Australian fashion brand

Oroton is Australia's oldest luxury fashion company founded in 1938. The company's main product category is leather bags for women and men. The company sells other products such as eyewear, accessories and small leather goods, and launched its ready-to-wear apparel line in 2019. The company is based in Sydney and has close to 50 stores and concessions across Australia and Malaysia.

==History==
Oroton started as a private company established by Boyd Lane under the name Boyd Lane & Co Pty Ltd.

Oroton revolutionised fashion in Australia in the 1950s by replacing traditional materials used for evening bags with interwoven metallic mesh - a product invented in USA by Whiting and Davis, who invented the machine to do so.› history Oroton was known for its signature mesh evening bags, today selling high-end leather bags and accessories. Many of the early Oroton metal mesh bags and accessories were made in West Germany. In Australia other companies such as Glomesh, Parklane and Sterling mesh using the metal mesh system created major competition with Oroton, with Oroton being the most known name Internationally.

Oroton became a public company under the name Oroton International in 1987.

In 2000, Oroton acquired the Morrissey fashion label.
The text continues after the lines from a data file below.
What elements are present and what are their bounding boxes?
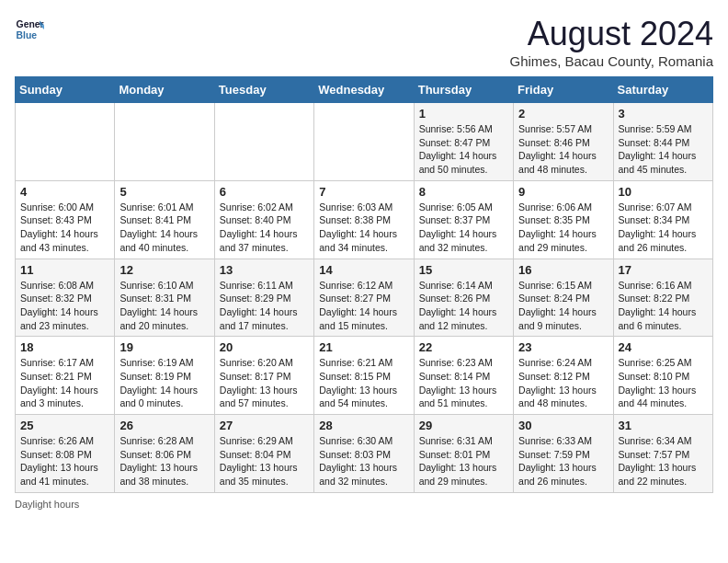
day-header-tuesday: Tuesday — [214, 77, 313, 103]
calendar-cell: 22Sunrise: 6:23 AM Sunset: 8:14 PM Dayli… — [414, 337, 513, 415]
title-block: August 2024 Ghimes, Bacau County, Romani… — [510, 15, 714, 69]
calendar-cell — [16, 103, 115, 181]
calendar-cell: 20Sunrise: 6:20 AM Sunset: 8:17 PM Dayli… — [214, 337, 313, 415]
day-number: 16 — [518, 263, 608, 277]
calendar-cell: 15Sunrise: 6:14 AM Sunset: 8:26 PM Dayli… — [414, 259, 513, 337]
day-info: Sunrise: 6:30 AM Sunset: 8:03 PM Dayligh… — [319, 434, 408, 488]
day-info: Sunrise: 6:06 AM Sunset: 8:35 PM Dayligh… — [518, 201, 608, 255]
day-info: Sunrise: 6:20 AM Sunset: 8:17 PM Dayligh… — [220, 356, 309, 410]
day-number: 15 — [419, 263, 508, 277]
day-info: Sunrise: 6:02 AM Sunset: 8:40 PM Dayligh… — [220, 201, 309, 255]
calendar-cell: 21Sunrise: 6:21 AM Sunset: 8:15 PM Dayli… — [314, 337, 414, 415]
day-number: 31 — [619, 419, 708, 432]
day-number: 24 — [619, 340, 708, 354]
calendar-cell: 3Sunrise: 5:59 AM Sunset: 8:44 PM Daylig… — [613, 103, 712, 181]
calendar-cell: 23Sunrise: 6:24 AM Sunset: 8:12 PM Dayli… — [514, 337, 613, 415]
day-number: 17 — [619, 263, 708, 277]
day-info: Sunrise: 6:10 AM Sunset: 8:31 PM Dayligh… — [119, 279, 209, 333]
location: Ghimes, Bacau County, Romania — [510, 53, 714, 69]
calendar-cell — [115, 103, 214, 181]
day-number: 1 — [419, 107, 508, 121]
calendar-cell: 8Sunrise: 6:05 AM Sunset: 8:37 PM Daylig… — [414, 180, 513, 259]
calendar-cell: 25Sunrise: 6:26 AM Sunset: 8:08 PM Dayli… — [16, 415, 115, 493]
header-row: SundayMondayTuesdayWednesdayThursdayFrid… — [16, 77, 713, 103]
calendar-cell — [314, 103, 414, 181]
svg-text:Blue: Blue — [17, 30, 38, 40]
day-number: 13 — [220, 263, 309, 277]
day-info: Sunrise: 6:16 AM Sunset: 8:22 PM Dayligh… — [619, 279, 708, 333]
logo: General Blue — [15, 15, 44, 44]
calendar-table: SundayMondayTuesdayWednesdayThursdayFrid… — [15, 76, 713, 493]
day-number: 27 — [220, 419, 309, 432]
day-number: 11 — [20, 263, 109, 277]
day-info: Sunrise: 6:31 AM Sunset: 8:01 PM Dayligh… — [419, 434, 508, 488]
day-header-monday: Monday — [115, 77, 214, 103]
day-info: Sunrise: 5:57 AM Sunset: 8:46 PM Dayligh… — [518, 122, 608, 177]
calendar-cell: 10Sunrise: 6:07 AM Sunset: 8:34 PM Dayli… — [613, 180, 712, 259]
day-number: 25 — [20, 419, 109, 432]
calendar-cell: 16Sunrise: 6:15 AM Sunset: 8:24 PM Dayli… — [514, 259, 613, 337]
day-number: 21 — [319, 340, 408, 354]
calendar-cell: 18Sunrise: 6:17 AM Sunset: 8:21 PM Dayli… — [16, 337, 115, 415]
day-info: Sunrise: 6:23 AM Sunset: 8:14 PM Dayligh… — [419, 356, 508, 410]
day-number: 20 — [220, 340, 309, 354]
day-info: Sunrise: 6:05 AM Sunset: 8:37 PM Dayligh… — [419, 201, 508, 255]
calendar-cell: 24Sunrise: 6:25 AM Sunset: 8:10 PM Dayli… — [613, 337, 712, 415]
calendar-cell: 31Sunrise: 6:34 AM Sunset: 7:57 PM Dayli… — [613, 415, 712, 493]
day-info: Sunrise: 6:11 AM Sunset: 8:29 PM Dayligh… — [220, 279, 309, 333]
calendar-cell — [214, 103, 313, 181]
day-number: 30 — [518, 419, 608, 432]
day-info: Sunrise: 6:08 AM Sunset: 8:32 PM Dayligh… — [20, 279, 109, 333]
calendar-cell: 4Sunrise: 6:00 AM Sunset: 8:43 PM Daylig… — [16, 180, 115, 259]
day-info: Sunrise: 6:33 AM Sunset: 7:59 PM Dayligh… — [518, 434, 608, 488]
calendar-cell: 19Sunrise: 6:19 AM Sunset: 8:19 PM Dayli… — [115, 337, 214, 415]
day-info: Sunrise: 6:28 AM Sunset: 8:06 PM Dayligh… — [119, 434, 209, 488]
day-info: Sunrise: 6:17 AM Sunset: 8:21 PM Dayligh… — [20, 356, 109, 410]
day-number: 14 — [319, 263, 408, 277]
footer-note: Daylight hours — [15, 499, 713, 510]
day-info: Sunrise: 6:14 AM Sunset: 8:26 PM Dayligh… — [419, 279, 508, 333]
calendar-cell: 6Sunrise: 6:02 AM Sunset: 8:40 PM Daylig… — [214, 180, 313, 259]
week-row-5: 25Sunrise: 6:26 AM Sunset: 8:08 PM Dayli… — [16, 415, 713, 493]
day-number: 3 — [619, 107, 708, 121]
day-number: 22 — [419, 340, 508, 354]
day-number: 8 — [419, 185, 508, 199]
month-title: August 2024 — [510, 15, 714, 53]
logo-icon: General Blue — [15, 15, 44, 44]
day-number: 12 — [119, 263, 209, 277]
day-info: Sunrise: 6:03 AM Sunset: 8:38 PM Dayligh… — [319, 201, 408, 255]
calendar-cell: 29Sunrise: 6:31 AM Sunset: 8:01 PM Dayli… — [414, 415, 513, 493]
calendar-cell: 5Sunrise: 6:01 AM Sunset: 8:41 PM Daylig… — [115, 180, 214, 259]
day-info: Sunrise: 5:56 AM Sunset: 8:47 PM Dayligh… — [419, 122, 508, 177]
day-number: 7 — [319, 185, 408, 199]
page-header: General Blue August 2024 Ghimes, Bacau C… — [15, 15, 713, 69]
day-header-sunday: Sunday — [16, 77, 115, 103]
calendar-cell: 12Sunrise: 6:10 AM Sunset: 8:31 PM Dayli… — [115, 259, 214, 337]
day-number: 23 — [518, 340, 608, 354]
day-info: Sunrise: 6:21 AM Sunset: 8:15 PM Dayligh… — [319, 356, 408, 410]
day-header-saturday: Saturday — [613, 77, 712, 103]
calendar-cell: 26Sunrise: 6:28 AM Sunset: 8:06 PM Dayli… — [115, 415, 214, 493]
day-info: Sunrise: 6:24 AM Sunset: 8:12 PM Dayligh… — [518, 356, 608, 410]
week-row-1: 1Sunrise: 5:56 AM Sunset: 8:47 PM Daylig… — [16, 103, 713, 181]
day-header-wednesday: Wednesday — [314, 77, 414, 103]
calendar-cell: 9Sunrise: 6:06 AM Sunset: 8:35 PM Daylig… — [514, 180, 613, 259]
day-info: Sunrise: 6:19 AM Sunset: 8:19 PM Dayligh… — [119, 356, 209, 410]
day-header-friday: Friday — [514, 77, 613, 103]
week-row-2: 4Sunrise: 6:00 AM Sunset: 8:43 PM Daylig… — [16, 180, 713, 259]
calendar-cell: 2Sunrise: 5:57 AM Sunset: 8:46 PM Daylig… — [514, 103, 613, 181]
calendar-cell: 14Sunrise: 6:12 AM Sunset: 8:27 PM Dayli… — [314, 259, 414, 337]
week-row-3: 11Sunrise: 6:08 AM Sunset: 8:32 PM Dayli… — [16, 259, 713, 337]
week-row-4: 18Sunrise: 6:17 AM Sunset: 8:21 PM Dayli… — [16, 337, 713, 415]
calendar-cell: 28Sunrise: 6:30 AM Sunset: 8:03 PM Dayli… — [314, 415, 414, 493]
day-number: 26 — [119, 419, 209, 432]
day-number: 4 — [20, 185, 109, 199]
day-info: Sunrise: 6:00 AM Sunset: 8:43 PM Dayligh… — [20, 201, 109, 255]
day-number: 6 — [220, 185, 309, 199]
day-number: 18 — [20, 340, 109, 354]
calendar-cell: 1Sunrise: 5:56 AM Sunset: 8:47 PM Daylig… — [414, 103, 513, 181]
calendar-cell: 7Sunrise: 6:03 AM Sunset: 8:38 PM Daylig… — [314, 180, 414, 259]
day-number: 28 — [319, 419, 408, 432]
calendar-cell: 30Sunrise: 6:33 AM Sunset: 7:59 PM Dayli… — [514, 415, 613, 493]
day-number: 19 — [119, 340, 209, 354]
In November 2002, Oroton International purchased the Marcs brand, founded by Mark Keighery, for $22.2 million.

In 2002, the company was renamed the OrotonGroup.

In November 2006, OrotonGroup sold its brands Marcs and Morrissey to M. Webster Holdings for $6.3 million.

In November 2017, Oroton announced it was entering into voluntary administration.

In April 2018, the brand saw a significant increase in sales after Meghan Markle wore an Oroton crossbody bag for an official royal appearance with Prince Harry at London's Commonwealth Heads of Government Meeting.

In July 2018, the company was purchased by Will Vicars for nearly $25 million and re-instated as a private company. Vicars was an Oroton board member and owned 18 per cent of the company prior to the transaction. David Kesby was appointed as CEO.

Sophie Holt was appointed creative director in 2018. In October 2021, Jenny Child, formerly a partner at McKinsey & Company, took over as CEO.

In June 2025, Peter Halkett became CEO.